§ Brief: Could you reproduce, word for word, everything below from the line containing "Given the image: Find anything that looks like right heart" down to the line containing "Look at this", with both of those lines included and no others?

Start of Block

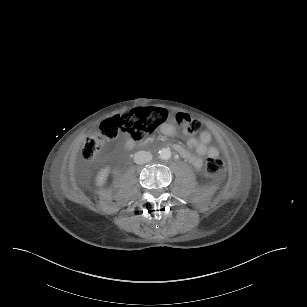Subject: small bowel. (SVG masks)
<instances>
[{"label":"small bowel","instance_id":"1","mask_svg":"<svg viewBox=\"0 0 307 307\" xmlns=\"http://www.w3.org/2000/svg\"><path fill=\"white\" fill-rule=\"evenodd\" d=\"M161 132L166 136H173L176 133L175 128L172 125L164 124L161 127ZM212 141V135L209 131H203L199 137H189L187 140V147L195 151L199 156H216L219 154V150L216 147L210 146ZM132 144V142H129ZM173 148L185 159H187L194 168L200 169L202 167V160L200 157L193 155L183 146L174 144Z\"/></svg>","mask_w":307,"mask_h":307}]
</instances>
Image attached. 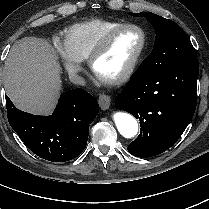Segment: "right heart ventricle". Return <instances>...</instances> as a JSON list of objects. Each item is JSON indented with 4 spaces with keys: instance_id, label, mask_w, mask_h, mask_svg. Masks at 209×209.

End of Block
Start of Block

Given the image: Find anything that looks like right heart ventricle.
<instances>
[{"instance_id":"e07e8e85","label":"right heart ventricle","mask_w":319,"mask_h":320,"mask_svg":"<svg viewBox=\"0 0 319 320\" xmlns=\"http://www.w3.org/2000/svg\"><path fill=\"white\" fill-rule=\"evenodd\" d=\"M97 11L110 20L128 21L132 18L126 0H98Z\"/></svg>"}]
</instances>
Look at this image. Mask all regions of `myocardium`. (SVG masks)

End of Block
Start of Block

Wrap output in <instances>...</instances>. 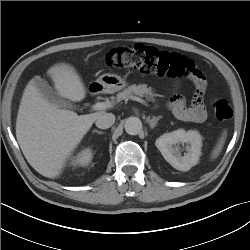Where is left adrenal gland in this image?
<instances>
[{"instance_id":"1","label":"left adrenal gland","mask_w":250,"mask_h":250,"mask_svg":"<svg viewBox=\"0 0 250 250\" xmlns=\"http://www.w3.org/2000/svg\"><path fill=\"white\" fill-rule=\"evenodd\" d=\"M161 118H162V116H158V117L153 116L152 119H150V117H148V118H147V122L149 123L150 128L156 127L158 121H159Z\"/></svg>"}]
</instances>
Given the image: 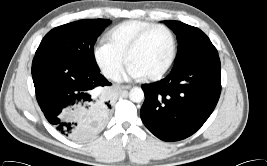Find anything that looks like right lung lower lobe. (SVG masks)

End of Block

§ Completed task:
Given the image: Find anything that looks like right heart ventricle.
<instances>
[{"instance_id":"e07e8e85","label":"right heart ventricle","mask_w":319,"mask_h":320,"mask_svg":"<svg viewBox=\"0 0 319 320\" xmlns=\"http://www.w3.org/2000/svg\"><path fill=\"white\" fill-rule=\"evenodd\" d=\"M97 11L110 20L128 21L132 18L126 0H98Z\"/></svg>"}]
</instances>
Look at this image. Mask all regions of `myocardium`. (SVG masks)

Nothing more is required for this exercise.